Short sale training will teach an investor about the short sale as seen by financial institutions. As long as a homeowner is actually paying on the loan, the bank sees this as what's called a performing asset - that means the asset is generating the predicted principle and interest payments from the homeowner. But when a homeowner gets in too deep and quits paying (because they lost their job, divorce, someone in their household getting ill, disability, etc.) the asset becomes what we call "non-performing."
Banks loathe non-performing assets, because recall, performing assets are the top way banks make money.
Through short sale training, you can come to believe this super crucial point: banks are not in the real estate business - they are in the paper business. When you buy a house and give the bank a mortgage in exchange for a loan, you are allowing the bank to develop paper that has monetary value. The mortgage and promissory note the homeowner signs are important items to the bank. They correspond to future principle payback and sizable interest profits to them, if the homeowner keeps paying on it.
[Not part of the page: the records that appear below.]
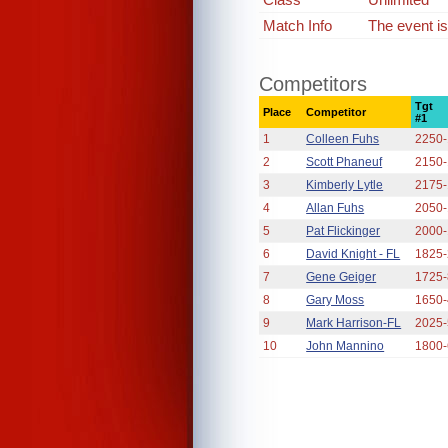
Match Info
The event is
Competitors
Tgt
Place
Competitor
#1
1
Colleen Fuhs
2250
2
Scott Phaneuf
2150
3
Kimberly Lytle
2175
4
Allan Fuhs
2050
5
Pat Flickinger
2000
6
David Knight - FL
1825
7
Gene Geiger
1725
8
Gary Moss
1650
9
Mark Harrison-FL
2025
10
John Mannino
1800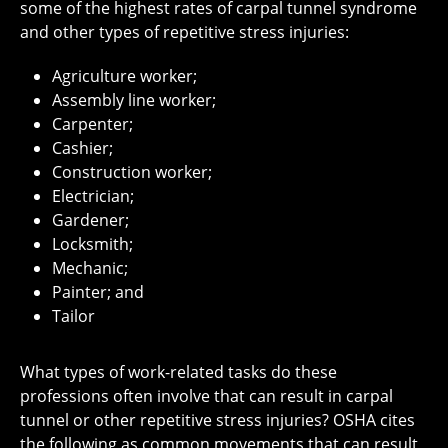
some of the highest rates of carpal tunnel syndrome
and other types of repetitive stress injuries:
Agriculture worker;
Assembly line worker;
Carpenter;
Cashier;
Construction worker;
Electrician;
Gardener;
Locksmith;
Mechanic;
Painter; and
Tailor
What types of work-related tasks do these
professions often involve that can result in carpal
tunnel or other repetitive stress injuries? OSHA cites
the following as common movements that can result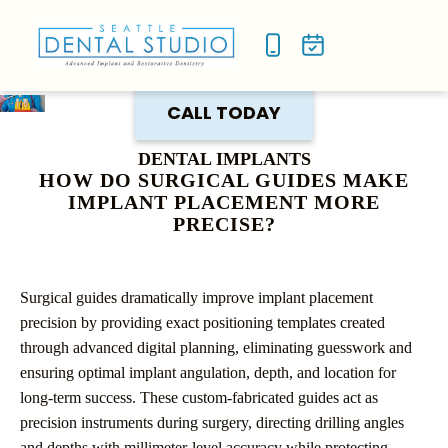
NEW P
SMILE
CALL TODAY
DENTAL IMPLANTS
HOW DO SURGICAL GUIDES MAKE
IMPLANT PLACEMENT MORE
PRECISE?
Surgical guides dramatically improve implant placement
precision by providing exact positioning templates created
through advanced digital planning, eliminating guesswork and
ensuring optimal implant angulation, depth, and location for
long-term success. These custom-fabricated guides act as
precision instruments during surgery, directing drilling angles
and depths with millimeter-level accuracy while protecting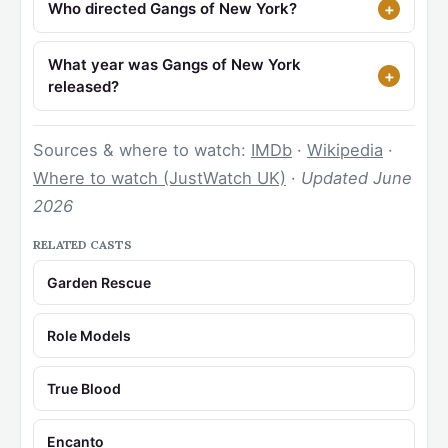
Who directed Gangs of New York?
What year was Gangs of New York
released?
Sources & where to watch:
IMDb
·
Wikipedia
·
Where to watch (JustWatch UK)
·
Updated June
2026
RELATED CASTS
Garden Rescue
Role Models
True Blood
Encanto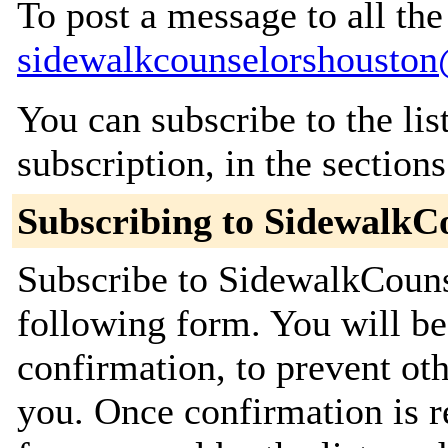
To post a message to all the
sidewalkcounselorshouston
You can subscribe to the lis
subscription, in the section
Subscribing to SidewalkC
Subscribe to SidewalkCouns
following form. You will be
confirmation, to prevent ot
you. Once confirmation is r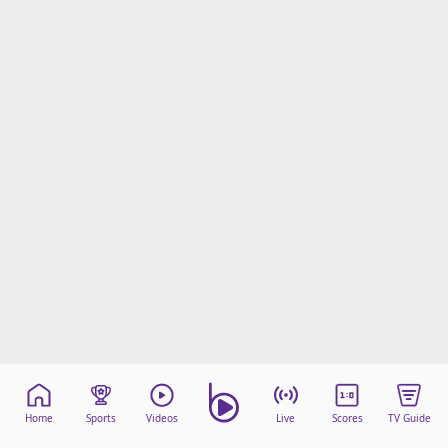
Home
Sports
Videos
Live
Scores
TV Guide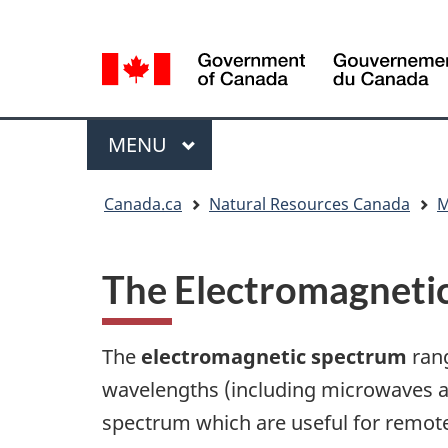
Language
Language
selection
selection
Menu
MAIN
MENU
You
Canada.ca
Natural Resources Canada
M
are
here
The Electromagneti
The
electromagnetic spectrum
rang
wavelengths (including microwaves an
spectrum which are useful for remot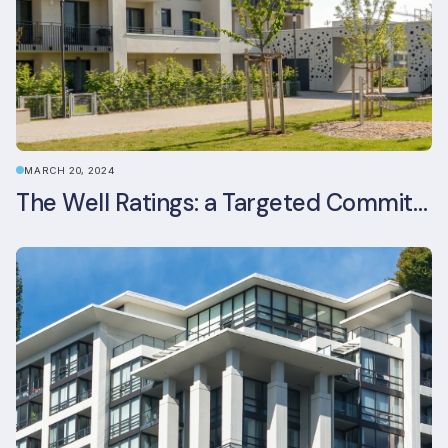
MARCH 20, 2024
The Well Ratings: a Targeted Commitment to Occupant Health and Wellbeing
Short sale training will show you that once a homeowner stops paying and the document becomes non-performing, two things happen. Here's the important thing to know: the total of monetary reserves the bank must set apart is often the equivalent of 3 to 8 times the amount of the defaulting loan.
The lender is required by federal law to set aside an amount between $300K and $800K as a cash reserve until that defaulted loan is taken care of. This means these amounts get held and won't be loaned. The heart of the bank is completely tied up! Think about mortgagers with hundreds, even thousands of loans in default at the same time, and how much money is tied up in those cash reserves.
Banks hate the defaulted mortgages and will do just about anything to get them removed from the records quickly. Can you now see why banks are so eager to resolve a negligent debt as soon as possible, even at a considerable negative value? Short sale training will show that the anticipated interest possibilities on performing mortgages far dominates the short-term negatives the mortgager will deal with by selling for .50 or less on the dollar.
Federal regulators see it, bank examiners see it, and yes, the investors themselves see it. No one likes this case. Bad loans are bad news for the mortgager. Not to mention that it also affects the bank's capacity to expand and loan out even more money.
Short sale training shows the upshot of all this. Write this down:
Short sale investors view a loan in default as an opportunity.
Understand this simple idea and you can make a killing in short sales.